If Trump’s refugee reduction eliminated all deaths from refugee terrorists then it will cost native-born Americans about $159.4 million per life saved, which is about 10.6 times as great as the $15,000,000 per statistical life estimates if the average number of refugee admissions had stayed at 79,329 going forward (Figure 1). In other words, such a policy would reduce your annual chance of dying a terrorist attack committed by a refugee on U.S. soil from one in 3.64 billion per year to zero at a cost of $159.4 million per life saved.
However, President Trump’s executive order is not decreasing refugee flows by 37 percent in 2017. The Obama administration slotted 110,000 refugee admissions for 2017, so this year’s reduction is actually 55 percent. If I assume that the new 110,000 annual admission figures would have been the new normal in the absence of Trump’s executive order, the economic costs increase to $326 million per life saved for a 100 percent reduction in your chance of dying in a refugee terrorist attack on U.S. soil. The economic costs incurred are about 21.7 times as great as the cost for a single death by refugee terrorist in this scenario (Figure 1).
To break even, Trump’s decrease in the refugee program would have to save one life per year if the average number of 79,329 refugee admissions had continued or about two lives per year if President Obama’s boosted refugee numbers are considered the new baseline. Regardless, there would have to be an unrealistically large and sustained increase in deaths committed by refugee terrorists in attacks on U.S. soil to justify this reduction in numbers. By expending so many resources to save each statistical life, this executive order will actually kill more people. Those expended resources could have been more effectively used to save more lives in other areas than by further reducing an already minor threat.
The above cost-benefit analysis is similar to that which Greg Ip at The Wall Street Journal published but with some minor changes.
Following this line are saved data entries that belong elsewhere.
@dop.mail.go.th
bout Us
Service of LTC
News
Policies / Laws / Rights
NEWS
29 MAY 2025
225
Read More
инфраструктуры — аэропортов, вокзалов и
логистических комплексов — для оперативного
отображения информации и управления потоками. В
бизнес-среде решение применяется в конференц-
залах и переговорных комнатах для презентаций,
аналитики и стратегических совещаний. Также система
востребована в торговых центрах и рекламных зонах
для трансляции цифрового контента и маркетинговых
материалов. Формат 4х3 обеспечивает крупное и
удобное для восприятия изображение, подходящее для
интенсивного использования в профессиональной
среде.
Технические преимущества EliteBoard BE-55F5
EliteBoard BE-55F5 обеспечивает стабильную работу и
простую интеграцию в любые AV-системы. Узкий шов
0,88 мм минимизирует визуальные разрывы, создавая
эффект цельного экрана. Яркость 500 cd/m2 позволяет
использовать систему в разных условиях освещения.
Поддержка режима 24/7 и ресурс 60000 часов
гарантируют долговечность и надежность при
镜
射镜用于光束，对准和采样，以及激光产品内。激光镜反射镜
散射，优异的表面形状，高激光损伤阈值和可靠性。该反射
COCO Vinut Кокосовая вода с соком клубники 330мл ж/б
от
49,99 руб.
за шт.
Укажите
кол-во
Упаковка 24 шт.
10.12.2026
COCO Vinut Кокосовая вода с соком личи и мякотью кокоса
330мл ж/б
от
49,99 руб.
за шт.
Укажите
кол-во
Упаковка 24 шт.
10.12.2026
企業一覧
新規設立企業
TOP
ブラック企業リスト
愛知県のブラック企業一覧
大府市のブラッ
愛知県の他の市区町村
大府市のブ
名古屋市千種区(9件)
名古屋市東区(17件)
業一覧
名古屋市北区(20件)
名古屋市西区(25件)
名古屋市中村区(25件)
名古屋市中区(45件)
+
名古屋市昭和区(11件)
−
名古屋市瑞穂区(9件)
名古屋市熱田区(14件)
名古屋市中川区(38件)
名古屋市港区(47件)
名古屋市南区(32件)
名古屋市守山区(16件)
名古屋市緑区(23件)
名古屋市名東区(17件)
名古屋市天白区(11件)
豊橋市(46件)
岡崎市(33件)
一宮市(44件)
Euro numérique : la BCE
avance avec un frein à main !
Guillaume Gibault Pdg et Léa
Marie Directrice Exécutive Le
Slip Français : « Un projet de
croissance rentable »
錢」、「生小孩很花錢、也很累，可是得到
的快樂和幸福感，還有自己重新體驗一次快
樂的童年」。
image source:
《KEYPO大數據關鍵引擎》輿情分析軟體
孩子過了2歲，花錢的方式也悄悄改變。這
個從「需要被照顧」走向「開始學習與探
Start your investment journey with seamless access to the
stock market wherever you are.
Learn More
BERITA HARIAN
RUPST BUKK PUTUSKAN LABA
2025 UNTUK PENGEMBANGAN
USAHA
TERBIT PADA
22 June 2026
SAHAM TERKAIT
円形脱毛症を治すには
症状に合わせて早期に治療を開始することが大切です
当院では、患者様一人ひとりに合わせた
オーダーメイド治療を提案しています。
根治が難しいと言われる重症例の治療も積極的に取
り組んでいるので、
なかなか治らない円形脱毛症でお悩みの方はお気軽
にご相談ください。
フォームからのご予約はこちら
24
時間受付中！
I estimate the economic benefits of refugees to American natives. This figure is known as the immigration surplus which ignores all of the economic benefits to the immigrants themselves and instead focuses entirely on the economic benefit to native-born Americans. George Borjas estimates the immigration surplus at 0.24 percent of America’s $17.194 trillion GDP. Over 43 million immigrants are currently living in the United States. From 1975 to the end of 2015, about 3.3 million entered as refugees. I assume that 1/3 of those refugees are deceased. From this, I am able to make a rough estimate of the annual immigration surplus per refugee that I further decrease by 50 percent because refugees tend to be poor (although this doesn’t matter as much for the immigration surplus). The result is that each refugee increases the wages of native-born Americans by $476.61. I then multiply that lost immigration surplus per year by the number of fewer refugees admitted. I then take the chance of dying annually in a refugee terrorist attack and divide it by the current U.S. population to estimate how frequently a death would occur if the chance remains constant which estimates a death by a refugee terrorist once ever 11.4 years. Multiplying the wage loss by the number of refugees who have been locked out by the number of years it would have taken for another refugee-terrorist death yields the $159.4 million cost per life saved.
Yearly economic benefit for Americans from all immigrants is $41,265,600,000 according to lowest estimates from Borjas ($17.194 trillion times 0.24 percent). Multiply that by .0503 (percent that’s refugee) to get $2,077,246,422. Divide that by the stock of immigrants currently alive who entered as refugees (2,179,170) to get $953.24 wage benefit to all Americans per year, per refugee. I then assume that they only add half that amount because they are poor so the result is $476.61 immigration surplus per refugee per year.